__DATA IN THIS EXERCISE__:
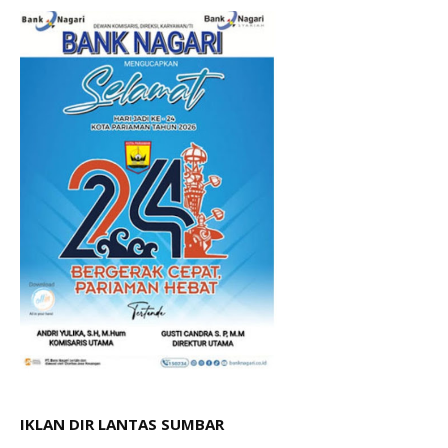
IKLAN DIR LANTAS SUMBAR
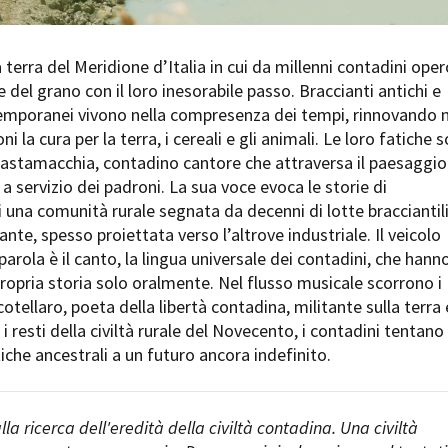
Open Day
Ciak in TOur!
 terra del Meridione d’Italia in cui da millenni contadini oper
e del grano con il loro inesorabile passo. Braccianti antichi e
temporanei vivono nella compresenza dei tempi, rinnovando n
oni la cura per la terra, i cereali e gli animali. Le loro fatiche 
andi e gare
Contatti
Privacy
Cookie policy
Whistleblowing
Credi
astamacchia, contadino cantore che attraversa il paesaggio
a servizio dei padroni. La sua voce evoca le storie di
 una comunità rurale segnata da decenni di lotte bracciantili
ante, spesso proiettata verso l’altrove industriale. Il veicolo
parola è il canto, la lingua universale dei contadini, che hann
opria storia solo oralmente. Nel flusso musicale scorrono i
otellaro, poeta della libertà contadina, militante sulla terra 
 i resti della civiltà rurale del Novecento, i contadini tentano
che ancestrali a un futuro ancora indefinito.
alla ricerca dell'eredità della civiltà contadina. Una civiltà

--

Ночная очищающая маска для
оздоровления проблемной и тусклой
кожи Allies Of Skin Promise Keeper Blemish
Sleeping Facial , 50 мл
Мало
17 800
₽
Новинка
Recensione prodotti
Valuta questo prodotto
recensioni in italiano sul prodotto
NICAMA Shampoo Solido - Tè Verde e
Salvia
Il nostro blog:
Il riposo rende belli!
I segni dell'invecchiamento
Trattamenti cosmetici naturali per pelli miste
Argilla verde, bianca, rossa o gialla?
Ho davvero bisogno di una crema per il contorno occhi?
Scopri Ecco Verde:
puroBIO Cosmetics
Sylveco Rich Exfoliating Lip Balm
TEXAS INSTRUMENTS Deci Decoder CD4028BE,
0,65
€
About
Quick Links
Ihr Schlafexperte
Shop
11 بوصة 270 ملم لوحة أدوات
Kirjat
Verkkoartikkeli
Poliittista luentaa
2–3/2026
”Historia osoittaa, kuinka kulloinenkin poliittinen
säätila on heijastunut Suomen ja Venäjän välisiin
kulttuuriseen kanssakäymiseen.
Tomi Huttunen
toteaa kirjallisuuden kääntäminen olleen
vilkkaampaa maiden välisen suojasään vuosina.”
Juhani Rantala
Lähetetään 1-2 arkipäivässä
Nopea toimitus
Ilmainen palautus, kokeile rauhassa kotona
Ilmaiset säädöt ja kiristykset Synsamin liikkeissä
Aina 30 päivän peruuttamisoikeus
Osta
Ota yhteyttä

__WHAT NEEDS TO BE DONE__: Going back over the entries above, copy word for word every line from the one that has "otellaro, poeta della" on through the one that has "alla ricerca dell'eredità".

__YOUR SOLUTION__:
otellaro, poeta della libertà contadina, militante sulla terra 
 i resti della civiltà rurale del Novecento, i contadini tentano
che ancestrali a un futuro ancora indefinito.
alla ricerca dell'eredità della civiltà contadina. Una civiltà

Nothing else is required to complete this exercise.